Seks w kurorcie
Odłóżmy na bok hipokryzję i przyznajmy: fantazje na temat gorącego seksu w kurorcie pobudzają wyobraźnię wielu z nas. Wdrażanie ich nie jest trudne, najważniejsze jest przestrzeganie środków ostrożności, „aby później nie było to potwornie bolesne…".
Dlaczego jesteśmy gotowi na przygodę latem? Bo wszystko jest cykliczne – w zimnych porach roku mamy hibernację, z której budzimy się, gdy nadejdzie upał. Promienie słoneczne wzmagają produkcję hormonów, w wyniku czego dusza i ciało wspólnie zaczynają chcieć seksu. Wyjeżdżając na wakacje do kurortu, jesteśmy podświadomie gotowi na seksualne przygody i często robimy tam rzeczy, o których wcześniej nawet nie myśleliśmy. Cóż, z wyjątkiem skradania się. Chociaż nikt nie widzi. Kobiety w kurorcie często decydują się na poszerzenie granic swojego życia seksualnego i chętnie eksperymentują w łóżku, także z członkami własnej płci. Wszyscy w ośrodku chcą seksu.

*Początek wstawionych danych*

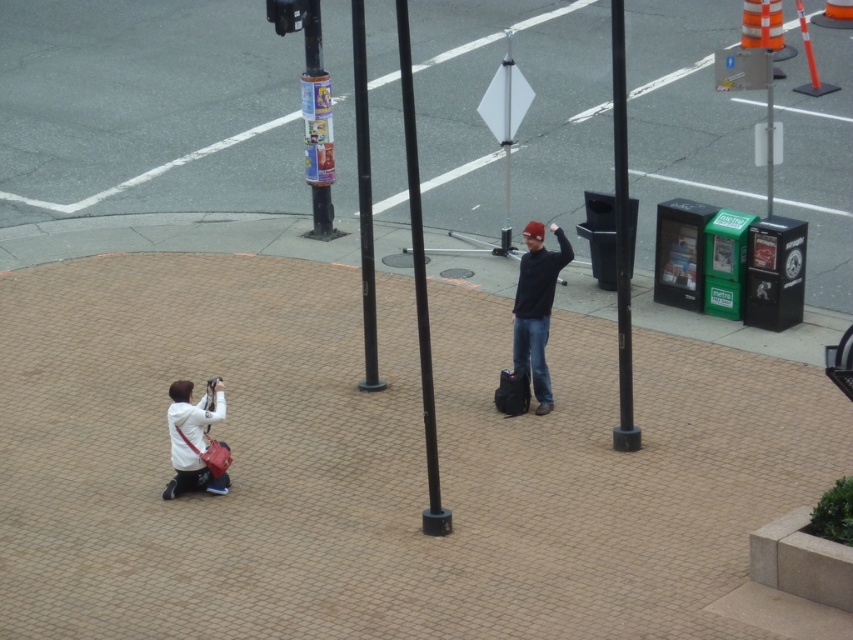 You are a city planner assessing the structural integrity of the poles in the urban scene. Given that the black plastic pole at center is wider than the black metal pole at center, which pole would you recommend for supporting heavy signage, and why?

The black plastic pole at center is wider than the black metal pole at center, so it would be more suitable for supporting heavy signage due to its greater width providing better stability.

Looking at this image, you are standing on the balcony and want to place a 1.2 meter long ladder between the matte black jacket at center and the black metal pole at center. Can the ladder fit between them without overlapping either object?

The distance between the matte black jacket at center and the black metal pole at center is 1.18 meters. Since the ladder is 1.2 meters long, it cannot fit between them without overlapping the objects.

You are standing on a balcony overlooking the urban scene described. You notice two poles at the center of the image. Which pole, the black matte pole at center or the smooth black pole at center, is taller?

The black matte pole at center is taller than the smooth black pole at center. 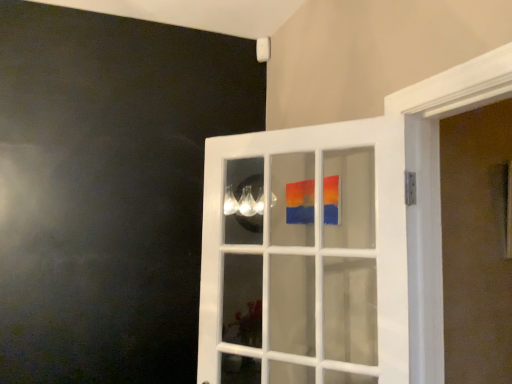 The width and height of the screenshot is (512, 384). What do you see at coordinates (305, 256) in the screenshot?
I see `white glass door at center` at bounding box center [305, 256].

Locate an element on the screen. white glass door at center is located at coordinates click(305, 256).

Find the location of a particular element. white glass door at center is located at coordinates (305, 256). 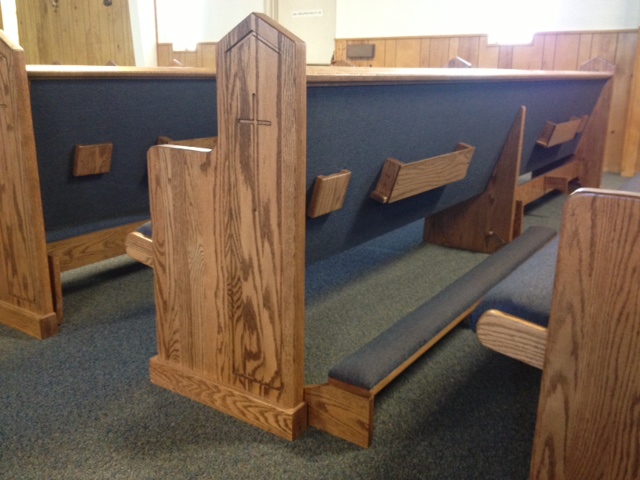 Image resolution: width=640 pixels, height=480 pixels. What are the coordinates of `window` in the screenshot? It's located at (515, 34). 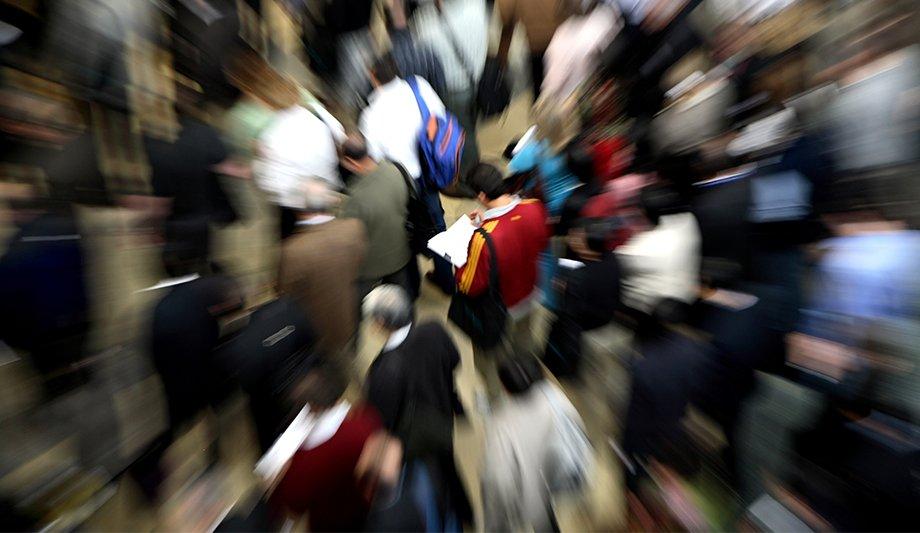 The image size is (920, 533). What are the coordinates of `open book` in the screenshot? It's located at (454, 241). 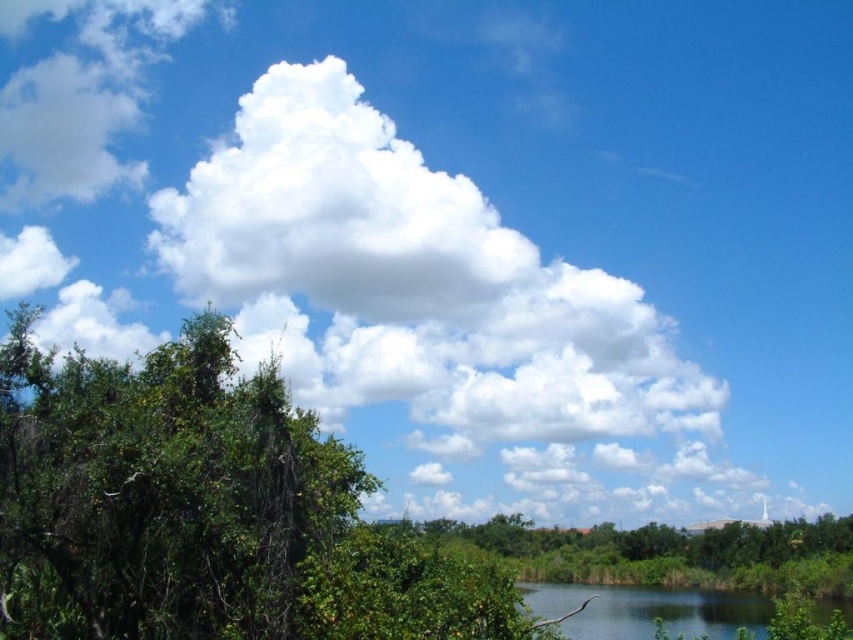 Consider the image. Between green leafy tree at left and green grassy river at lower right, which one is positioned higher?

Positioned higher is green leafy tree at left.

Who is more distant from viewer, (74, 566) or (578, 593)?

Point (578, 593)

At what (x,y) coordinates should I click in order to perform the action: click on green leafy tree at left. Please return your answer as a coordinate pair (x, y). Looking at the image, I should click on point(160,492).

Find the location of a particular element. This screenshot has height=640, width=853. green leafy tree at left is located at coordinates (160, 492).

Which is behind, point (224, 464) or point (692, 572)?

The point (692, 572) is more distant.

Between point (24, 588) and point (822, 536), which one is positioned behind?

The point (822, 536) is behind.

You are a GUI agent. You are given a task and a screenshot of the screen. Output one action in this format:
    pyautogui.click(x=<x>, y=<y>)
    Task: Click on the green leafy tree at left
    This screenshot has width=853, height=640.
    Given the screenshot: What is the action you would take?
    pyautogui.click(x=160, y=492)

Between green leafy tree at lower center and green grassy river at lower right, which one has more height?

Standing taller between the two is green grassy river at lower right.

Can you confirm if green leafy tree at lower center is smaller than green grassy river at lower right?

Correct, green leafy tree at lower center occupies less space than green grassy river at lower right.

Identify the location of green leafy tree at lower center. (668, 554).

Nie powinieneś wieszać na sobie piętna „szmatki” i bać się publicznej krytyki. Ale dbać o "ochronę" – bardzo. Pomimo apeli mediów o używanie prezerwatywy, wiele kobiet wybiera tabletki, maści, kremy itp. jako lekarstwo na niechcianą ciążę. – aby przyjemność była pełna. Tak, ale kto myślał o infekcjach? O tym samym AIDS? Zarażają je nie tylko narkomani, poza tym seks uzdrowiskowy występuje najczęściej z nieznaną osobą, której stanu zdrowia nie można poznać. „Lepiej przesadzić niż niedostatecznie” – tak właśnie jest. Kiedy jesteś młody, nie przejmujesz się zbytnio ochroną. Ale w wieku dwudziestu pięciu lat instynkt samozachowawczy wreszcie podnosi głowę.
Nawiasem mówiąc, twój nowy partner sam może nie wiedzieć o swojej chorobie – dzieje się tak, gdy nie minął okres inkubacji, a także mogą nie wystąpić objawy ze względu na cechy odporności.
Krótko mówiąc, dziewczyny, zaopatrz się w prezerwatywy – tylko w tym przypadku nowe doświadczenie nie przyniesie ci nic poza dobrymi!